Nelle società industriali avanzate, il cibo non è nutrimento, ma simbolo culturale. E, dentro questa pienezza simbolica, spicca il valore della convivialità, del cum vivere, del vivere insieme. Gustare un piatto, non è solo condividere con l’altro l’emozione e il ricordo di quel cibo, ma anche appartenere a una comunità, come la famiglia, gli amici o i colleghi di lavoro (non a caso gli eremiti, avendo rifiutato la società, mangiano da soli), manifestare dei rapporti sociali e cementare dei legami, sia privati che professionali (i buoni affari si fanno a tavola…). Anch’io credo che il cibo sia fondamentalmente stare con gli altri.
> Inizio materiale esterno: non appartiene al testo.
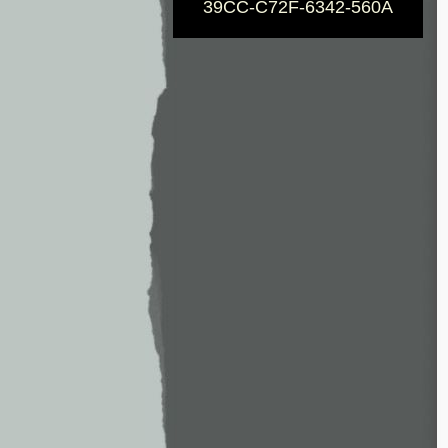
39CC-C72F-6342-560A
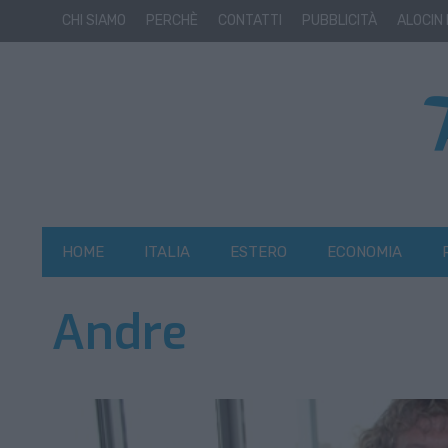
CHI SIAMO
PERCHÈ
CONTATTI
PUBBLICITÀ
ALOCIN
HOME
ITALIA
ESTERO
ECONOMIA
Andre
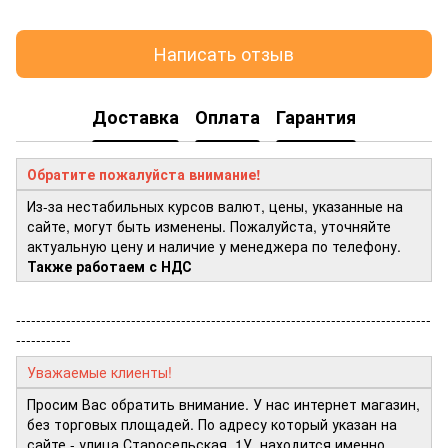
Написать отзыв
Доставка
Оплата
Гарантия
Обратите пожалуйста внимание!
Из-за нестабильных курсов валют, цены, указанные на
сайте, могут быть изменены. Пожалуйста, уточняйте
актуальную цену и наличие у менеджера по телефону.
Также работаем с НДС
-----------------------------------------------------------------------------------
-----------
Уважаемые клиенты!
Просим Вас обратить внимание. У нас интернет магазин,
без торговых площадей. По адресу который указан на
сайте - улица Старосельская, 1У, находится именно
Soprattutto in un Paese come l’Italia, dove per tradizione ogni occasione è buona per ritrovarsi a tavola.
Che messaggio vuole lanciare ai suoi lettori e ai giovani che vogliono avvicinarsi a questo mestiere? Ha un sito?
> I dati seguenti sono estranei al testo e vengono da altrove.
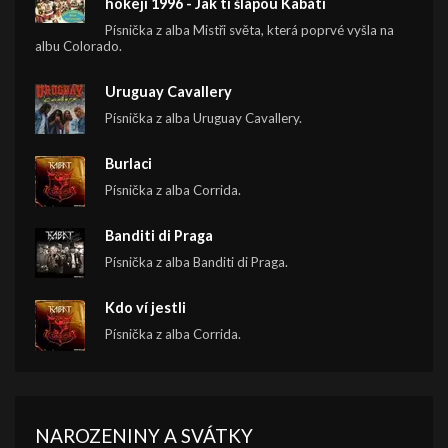
hokeji 1996 - Jak ti šlapou Kabáti
Písnička z alba Mistři světa, která poprvé vyšla na
albu Colorado.
Uruguay Cavallery
Písnička z alba Uruguay Cavallery.
Burlaci
Písnička z alba Corrida.
Banditi di Praga
Písnička z alba Banditi di Praga.
Kdo ví jestli
Písnička z alba Corrida.
NAROZENINY A SVÁTKY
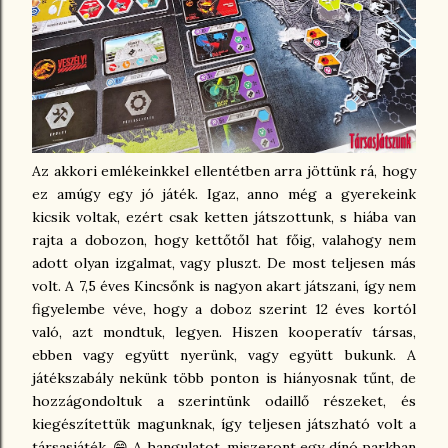
Az akkori emlékeinkkel ellentétben arra jöttünk rá, hogy
ez amúgy egy jó játék. Igaz, anno még a gyerekeink
kicsik voltak, ezért csak ketten játszottunk, s hiába van
rajta a dobozon, hogy kettőtől hat főig, valahogy nem
adott olyan izgalmat, vagy pluszt. De most teljesen más
volt. A 7,5 éves Kincsőnk is nagyon akart játszani, így nem
figyelembe véve, hogy a doboz szerint 12 éves kortól
való, azt mondtuk, legyen. Hiszen kooperatív társas,
ebben vagy együtt nyerünk, vagy együtt bukunk. A
játékszabály nekünk több ponton is hiányosnak tűnt, de
hozzágondoltuk a szerintünk odaillő részeket, és
kiegészítettük magunknak, így teljesen játszható volt a
társasjáték. 😁 A hangulatot, miszeront egy dínó parkban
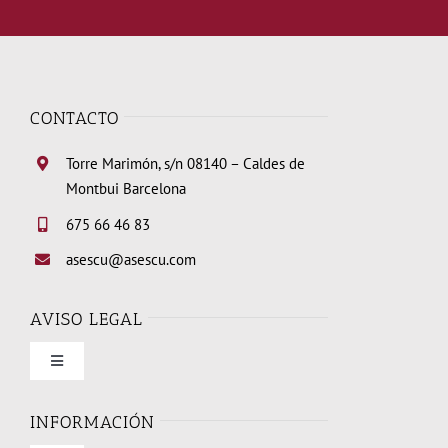
CONTACTO
Torre Marimón, s/n 08140 – Caldes de
Montbui Barcelona
675 66 46 83
asescu@asescu.com
AVISO LEGAL
Toggle
Navigation
Condiciones de uso
INFORMACIÓN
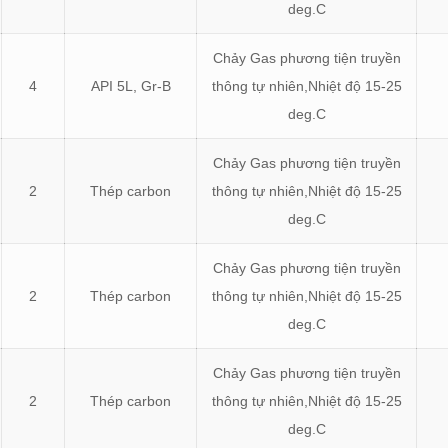
deg.C
Chảy Gas phương tiện truyền
4
API 5L, Gr-B
thông tự nhiên,Nhiệt độ 15-25
deg.C
Chảy Gas phương tiện truyền
2
Thép carbon
thông tự nhiên,Nhiệt độ 15-25
deg.C
Chảy Gas phương tiện truyền
2
Thép carbon
thông tự nhiên,Nhiệt độ 15-25
deg.C
Chảy Gas phương tiện truyền
2
Thép carbon
thông tự nhiên,Nhiệt độ 15-25
deg.C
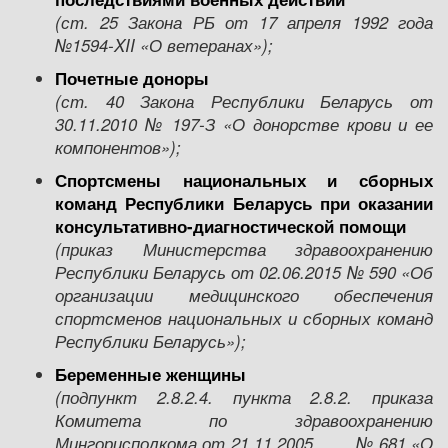
(ст.
25 Закона РБ от 17 апреля 1992 года
№1594-XII
«О ветеранах»
);
Почетные доноры
(ст.
40
Закона Республики Беларусь от
30.11.2010 № 197-З «О донорстве крови и ее
компонентов»)
;
Спортсмены национальных и сборных
команд Республики Беларусь
при оказании
консультативно-диагностической помощи
(приказ Министерства здравоохранению
Республики Беларусь от 02.06.2015 № 590 «Об
организации мед
ицинского
обеспечения
спортсменов национальных и сборных команд
Республики Беларусь
»)
;
Беременные женщины
(подпункт 2.8.2.4. пункта 2.8.2. приказа
К
омитета по здравоохранению
Мингорисполкома от 21
.11.
2005
№ 681 «О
È un mestiere molto nutriente, sia in senso fisico che metaforico. Ma, come per qualsiasi attività, bisogna esserci portati. Tutti mangiamo, sì, ma non tutti possiamo fare i food writer. Occorre saper scrivere, coinvolgere il lettore, parlare a tutti i sensi, esprimere una voce originale, raccontare una storia, avere passione e profonda conoscenza del tema, entusiasmo per la ricerca, capacità critica, curiosità per il nuovo, accuratezza di linguaggio e capacità di cucinare. Infine, bisogna sviluppare un’attitudine etica nei confronti del cibo e del vino: prestare attenzione alla salute nostra e del pianeta è oggi diventato imprescindibile per chi voglia scrivere nel settore food & beverage.
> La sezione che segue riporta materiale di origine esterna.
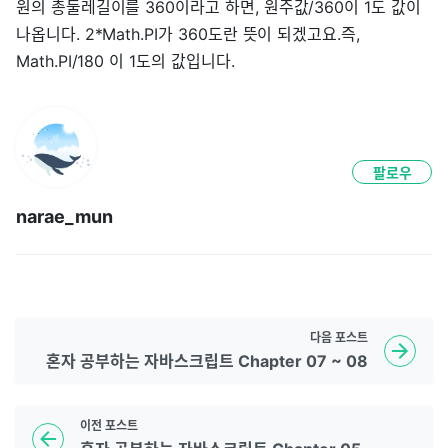
원의 총둘레길이를 360이라고 하면, 원주값/360이 1도 값이
나옵니다. 2*Math.PI가 360도란 뜻이 되겠고요.즉,
Math.PI/180 이 1도의 값입니다.
팔로우
narae_mun
다음
포스트
혼자 공부하는 자바스크립트 Chapter 07 ~ 08
이전
포스트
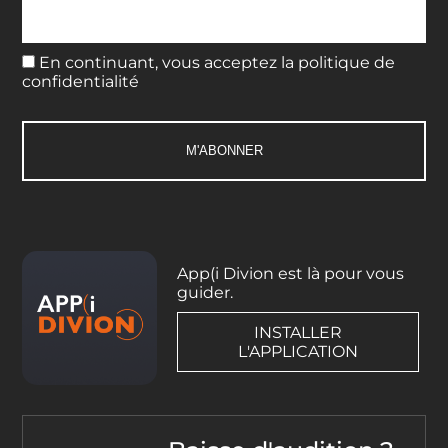
En continuant, vous acceptez la politique de
confidentialité
App(i Divion est là pour vous
guider.
INSTALLER
L'APPLICATION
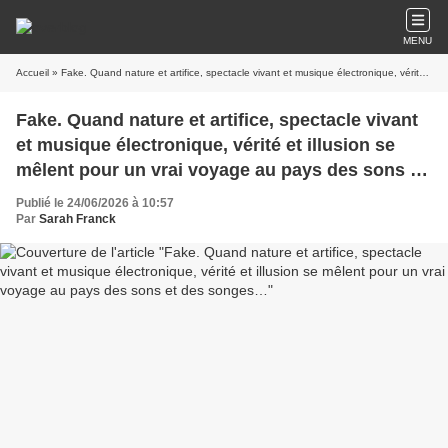
MENU
Accueil
» Fake. Quand nature et artifice, spectacle vivant et musique électronique, vérité et illusion se mêlent pour un vrai voyage au pays des sons et des songes…
Fake. Quand nature et artifice, spectacle vivant
et musique électronique, vérité et illusion se
mêlent pour un vrai voyage au pays des sons et
des songes…
Publié le 24/06/2026 à 10:57
Par
Sarah Franck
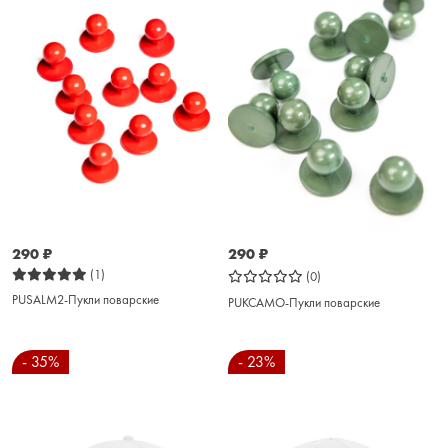
290
₽
290
₽
(1)
(0)
PUSALM2-Пукли поварские
PUKCAMO-Пукли поварские
- 35%
- 23%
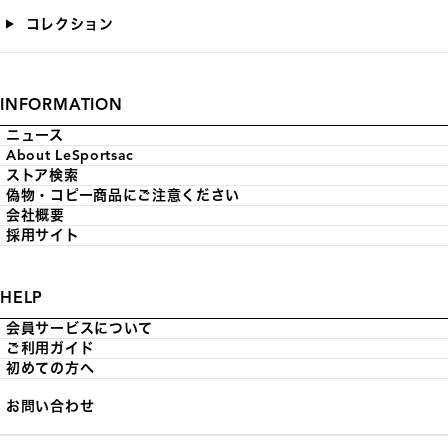
コレクション
INFORMATION
ニュース
About LeSportsac
ストア検索
偽物・コピー商品にご注意ください
会社概要
採用サイト
HELP
会員サービスについて
ご利用ガイド
初めての方へ
お問い合わせ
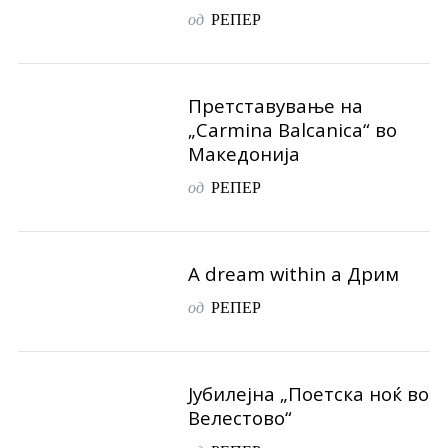
од
РЕПЕР
Претставување на
„Carmina Balcanica“ во
Македонија
од
РЕПЕР
А dream within a Дрим
од
РЕПЕР
Јубилејна „Поетска ноќ во
Велестово“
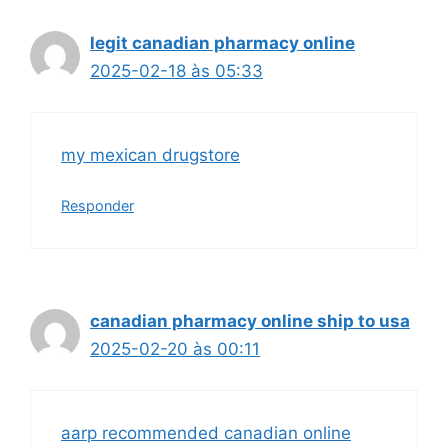
legit canadian pharmacy online
2025-02-18 às 05:33
my mexican drugstore
Responder
canadian pharmacy online ship to usa
2025-02-20 às 00:11
aarp recommended canadian online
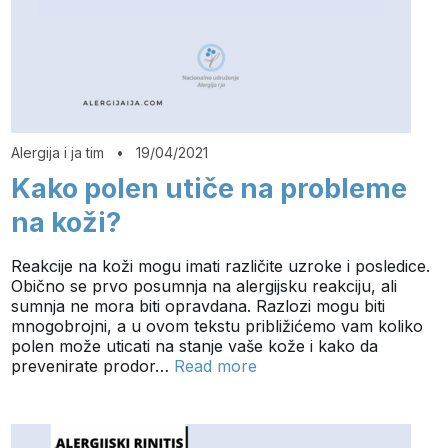
Alergija i ja tim
•
19/04/2021
Kako polen utiče na probleme
na koži?
Reakcije na koži mogu imati različite uzroke i posledice.
Obično se prvo posumnja na alergijsku reakciju, ali
sumnja ne mora biti opravdana. Razlozi mogu biti
mnogobrojni, a u ovom tekstu približićemo vam koliko
polen može uticati na stanje vaše kože i kako da
prevenirate prodor…
Read more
Non ho un sito personale perché non avrei il tempo di seguirlo come vorrei. È possibile, però, che cambi idea. I miei studenti mi dicono che dovrei averlo, con tanto di blog, per aiutare chiunque abbia bisogno di suggerimenti o consigli di scrittura. Che si tratti di scrittura enogastronomica o di scrittura tout court. Chissà…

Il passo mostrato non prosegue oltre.